• [AIM OF THE EXERCISE] From the entries below, retype only the lines from the one with "A Prefeitura de" through the one with "é possível traçar", exactly as written.

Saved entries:
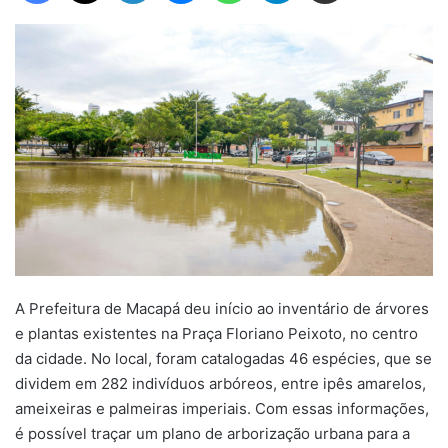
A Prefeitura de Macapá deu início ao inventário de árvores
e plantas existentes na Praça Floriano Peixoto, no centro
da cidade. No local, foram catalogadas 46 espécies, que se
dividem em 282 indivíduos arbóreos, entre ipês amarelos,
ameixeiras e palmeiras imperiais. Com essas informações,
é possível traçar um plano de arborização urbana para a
* * *
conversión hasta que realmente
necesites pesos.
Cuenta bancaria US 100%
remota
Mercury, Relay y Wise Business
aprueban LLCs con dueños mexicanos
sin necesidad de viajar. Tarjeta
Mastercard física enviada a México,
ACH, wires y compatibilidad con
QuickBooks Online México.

• [COMPLETED EXERCISE]
A Prefeitura de Macapá deu início ao inventário de árvores
e plantas existentes na Praça Floriano Peixoto, no centro
da cidade. No local, foram catalogadas 46 espécies, que se
dividem em 282 indivíduos arbóreos, entre ipês amarelos,
ameixeiras e palmeiras imperiais. Com essas informações,
é possível traçar um plano de arborização urbana para a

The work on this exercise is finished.